It’s been over two years since I worked on a website without heavy abstractions to guide me, so out of curiosity I opened my editor and created three files: index.html, styles.css, and index.js. Pretty immediately I was annoyed by lack of HMR, so I reached for nodemon. Before running npm i nodemon, though, I decided to take the experiment a step further and see what it would be like to build a website without any external dependencies whatsoever, literally.

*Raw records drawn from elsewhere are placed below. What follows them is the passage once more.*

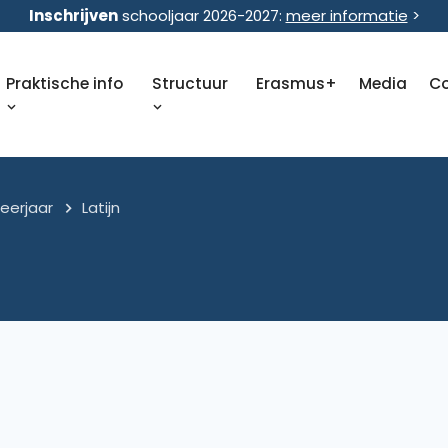
Inschrijven
schooljaar 2026-2027:
meer informatie
>
Praktische info
Structuur
Erasmus+
Media
C
leerjaar
Latijn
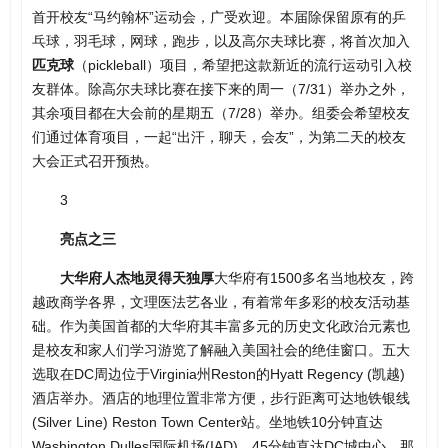
首开校友“马约翰杯”运动会，广受欢迎。本届除保留原有的乒
乓球，羽毛球，网球，跑步，以及高尔夫球比赛，将首次加入
匹克球
（pickleball）项目，希望把这款新近的流行运动引入校
友群体。除高尔夫球比赛在接下来的周一（7/31）举办之外，
其余项目都在大会前的星期五（7/28）举办。组委会希望校友
们通过体育项目，一起“出汗，聊天，会友”，为第二天的校友
大会正式召开预热。
3
亮点之三
大华府人杰地灵得天独厚
大华府有1500多名当地校友，跨
越政商学各界，文理医法艺各业，有着常年多彩的校友活动基
础。作为美国首都的大华府其丰富多元的历史文化政治元素也
是校友和家人们学习游览了解融入美国社会的绝佳窗口。五大
选取在DC周边位于Virginia州Reston的Hyatt Regency (凯越)
酒店举办。酒店的地理位置非常方便，步行距离可达地铁银线
(Silver Line) Reston Town Center站。坐地铁10分钟直达
Washington Dulles国际机场(IAD)，45分钟直达DC城中心，那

I plan to deploy my sandbox site once I have a critical mass of browser API demos that I think others would find interesting. Open source is awesome, and I’ve missed many libraries while tinkering here, but it’s a lot of fun to #usetheplatform.

Browser APIs I’ve explored

So far I’ve played around with:

Service workers

Service workers are the browser feature that I get most excited about. I find the every-website-should-have-a-service-worker argument very compelling. A sensible offline experience, for example, should be a given. I think about this whenever I’m on an airplane and a browser tab that I had already loaded 404s on refresh, especially for static sites. Full disclosure: I am the pot calling the kettle a website without a service worker here (i.e. I haven't implemented any service worker caching strategy in my garden just yet).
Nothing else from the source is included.